**RECORDS SHOWN:**
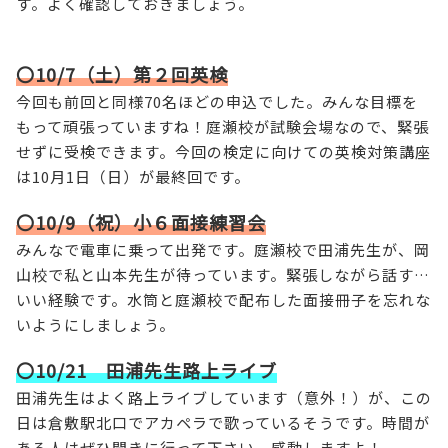
す。よく確認しておきましょう。
〇10/7（土）第２回英検
今回も前回と同様70名ほどの申込でした。みんな目標を
もって頑張っていますね！庭瀬校が試験会場なので、緊張
せずに受検できます。今回の検定に向けての英検対策講座
は10月1日（日）が最終回です。
〇10/9（祝）小６面接練習会
みんなで電車に乗って出発です。庭瀬校で田浦先生が、岡
山校で私と山本先生が待っています。緊張しながら話す…
いい経験です。水筒と庭瀬校で配布した面接冊子を忘れな
いようにしましょう。
〇10/21 田浦先生路上ライブ
田浦先生はよく路上ライブしています（意外！）が、この
日は倉敷駅北口でアカペラで歌っているそうです。時間が
ある人はぜひ聞きに行って下さい。感動しますよ！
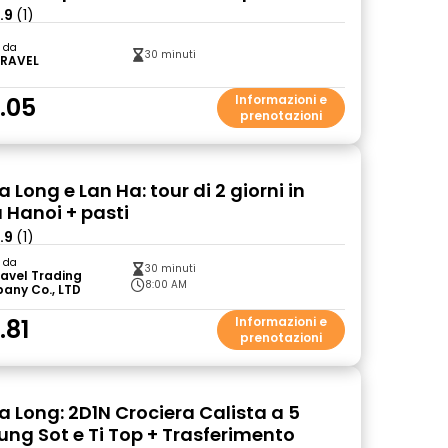
.9
(1)
o da
30 minuti
TRAVEL
.05
Informazioni e
prenotazioni
a Long e Lan Ha: tour di 2 giorni in
 Hanoi + pasti
.9
(1)
o da
30 minuti
ravel Trading
8:00 AM
any Co., LTD
.81
Informazioni e
prenotazioni
a Long: 2D1N Crociera Calista a 5
Sung Sot e Ti Top + Trasferimento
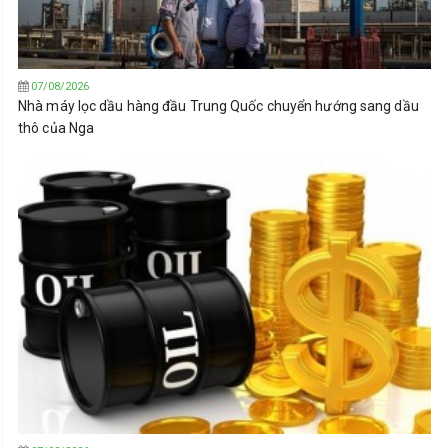
07/08/2026
Nhà máy lọc dầu hàng đầu Trung Quốc chuyển hướng sang dầu
thô của Nga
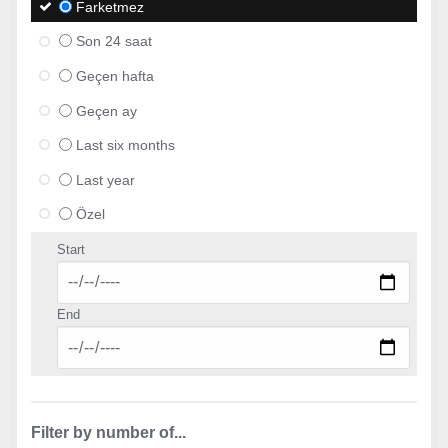
Farketmez
Son 24 saat
Geçen hafta
Geçen ay
Last six months
Last year
Özel
Start
End
Filter by number of...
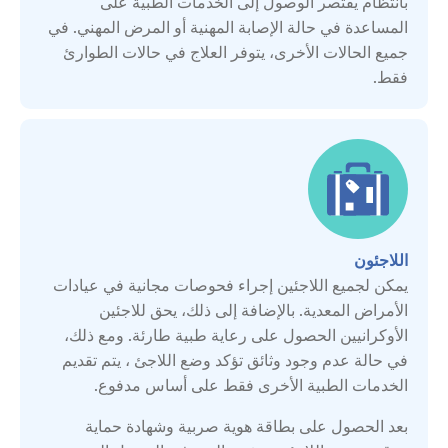
بانتظام يقتصر الوصول إلى الخدمات الطبية على
بلجيكا
المساعدة في حالة الإصابة المهنية أو المرض المهني. في
جميع الحالات الأخرى، يتوفر العلاج في حالات الطوارئ
بلغاريا
فقط.
بولندا
تركيا
جمهورية مولدوفا
اللاجئون
يمكن لجميع اللاجئين إجراء فحوصات مجانية في عيادات
الأمراض المعدية. بالإضافة إلى ذلك، يحق للاجئين
جورجيا
الأوكرانيين الحصول على رعاية طبية طارئة. ومع ذلك،
في حالة عدم وجود وثائق تؤكد وضع اللاجئ ، يتم تقديم
روسيا البيضاء
الخدمات الطبية الأخرى فقط على أساس مدفوع.
بعد الحصول على بطاقة هوية صربية وشهادة حماية
سربين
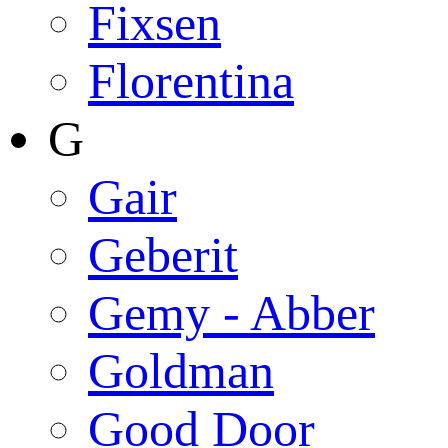
Fixsen
Florentina
G
Gair
Geberit
Gemy - Abber
Goldman
Good Door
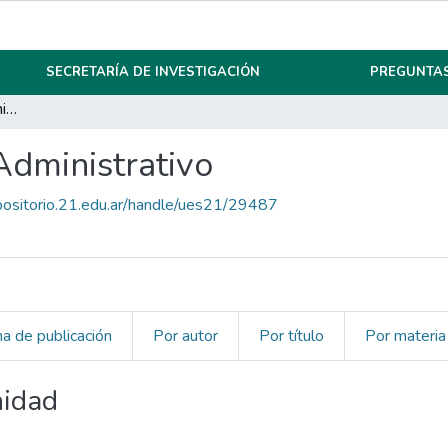
SECRETARÍA DE INVESTIGACIÓN
PREGUNTAS
Instituto de Derecho Administrativo
Administrativo
epositorio.21.edu.ar/handle/ues21/29487
ha de publicación
Por autor
Por título
Por materia
nidad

**EXERCISE DETAILS:**
An exact transcription is needed, covering the line with "ある人はぜひ聞きに行って下さい。感動しますよ！" and every line after it to the end of the entries, but not the pictures.

**ANSWER BOX:**
ある人はぜひ聞きに行って下さい。感動しますよ！
.9
(1)
o da
30 minuti
TRAVEL
.05
Informazioni e
prenotazioni
a Long e Lan Ha: tour di 2 giorni in
 Hanoi + pasti
.9
(1)
o da
30 minuti
ravel Trading
8:00 AM
any Co., LTD
.81
Informazioni e
prenotazioni
a Long: 2D1N Crociera Calista a 5
Sung Sot e Ti Top + Trasferimento
07/08/2026
Nhà máy lọc dầu hàng đầu Trung Quốc chuyển hướng sang dầu
thô của Nga
Farketmez
Son 24 saat
Geçen hafta
Geçen ay
Last six months
Last year
Özel
Start
End
Filter by number of...
بانتظام يقتصر الوصول إلى الخدمات الطبية على
بلجيكا
المساعدة في حالة الإصابة المهنية أو المرض المهني. في
جميع الحالات الأخرى، يتوفر العلاج في حالات الطوارئ
بلغاريا
فقط.
بولندا
تركيا
جمهورية مولدوفا
اللاجئون
يمكن لجميع اللاجئين إجراء فحوصات مجانية في عيادات
الأمراض المعدية. بالإضافة إلى ذلك، يحق للاجئين
جورجيا
الأوكرانيين الحصول على رعاية طبية طارئة. ومع ذلك،
في حالة عدم وجود وثائق تؤكد وضع اللاجئ ، يتم تقديم
روسيا البيضاء
الخدمات الطبية الأخرى فقط على أساس مدفوع.
بعد الحصول على بطاقة هوية صربية وشهادة حماية
سربين
Fixsen
Florentina
G
Gair
Geberit
Gemy - Abber
Goldman
Good Door
SECRETARÍA DE INVESTIGACIÓN
PREGUNTAS
Instituto de Derecho Administrativo
Administrativo
epositorio.21.edu.ar/handle/ues21/29487
ha de publicación
Por autor
Por título
Por materia
nidad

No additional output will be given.